Notes: - seed is included when present because it materially changes behavior in DV - If your environment has an explicit test GUID (some harnesses do), include that as test_guid and optionally omit other fields

Computation

test_id_full = sha256(canonical_json(inputs))
test_id = "t_" + hex12(test_id_full)

failure_id Strategy

What a Failure Event Is

A FailureEvent is a normalized record of something that went wrong, typically derived from:

  • UVM report lines
  • cocotb exception traces
  • assertion failure entries
  • compile/elab errors

Inputs

Failures must be uniquely addressable within a test, but stable across indexing.

Hash input:

{
  "test_id_full": "<full sha256 of test_id>",
  "severity": "info|warning|error|fatal",
  "category": "...",
  "summary_norm": "<normalized summary>",
  "component_norm": "<normalized component|null>",
  "phase_norm": "<normalized phase|null>",
  "time_bucket": "<time bucket|null>",
  "evidence_fingerprint": "<optional>"
}

time_bucket

To prevent instability from minor timestamp differences, use bucketing:

  • If time is available: time_bucket = floor(time_ns / 1000) (1 µs buckets)
  • If only log line exists without time: null

evidence_fingerprint

Optional but useful when multiple identical summaries exist:

evidence_fingerprint = sha256(concat(sorted([
    path + ":" + start_line + ":" + end_line
])))

Only include if evidence exists; otherwise omit.

Computation

failure_id_full = sha256(canonical_json(inputs))
failure_id = "f_" + hex12(failure_id_full)

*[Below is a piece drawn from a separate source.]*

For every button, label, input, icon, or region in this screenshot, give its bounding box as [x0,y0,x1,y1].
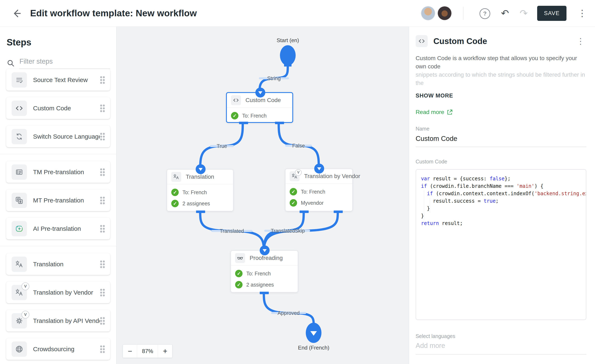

signature_id Strategy (Regression Clustering)

Purpose

A FailureSignature clusters failures across tests/runs.

Inputs

Signature should represent the type of failure, not the instance.

Hash input:

{
  "category": "...",
  "summary_signature": "<signature-normalized summary>",
  "protocol": "<protocol tag|null>",
  "component_role": "<optional normalized role|null>"
}

signature-normalized summary

Apply stronger normalization than summary_norm:

  • Replace hex literals: 0x[0-9a-fA-F]+<HEX>
  • Replace decimal numbers: \b\d+\b<NUM>
  • Replace time units: 123ns, 45 us<TIME>
  • Replace paths: /.../file.sv<PATH>
  • Replace instance paths: tb.top.env.agent[3].drv<INST> (optional, configurable)
  • Collapse whitespace

Computation

signature_id_full = sha256(canonical_json(inputs))
signature_id = "s_" + hex12(signature_id_full)

Collision Handling

  • Store full hashes (*_id_full) in the index
  • If two different records yield same short ID (hex12 collision), server must:
  • still disambiguate internally by full hash
  • expose a longer prefix (configurable) for those IDs or include full hash in details responses
  • In practice, SHA-256 with 12 hex chars (48 bits) is typically sufficient, but collision handling must exist

Implementation Reference

See sentinel_dv/ids.py for the canonical implementation.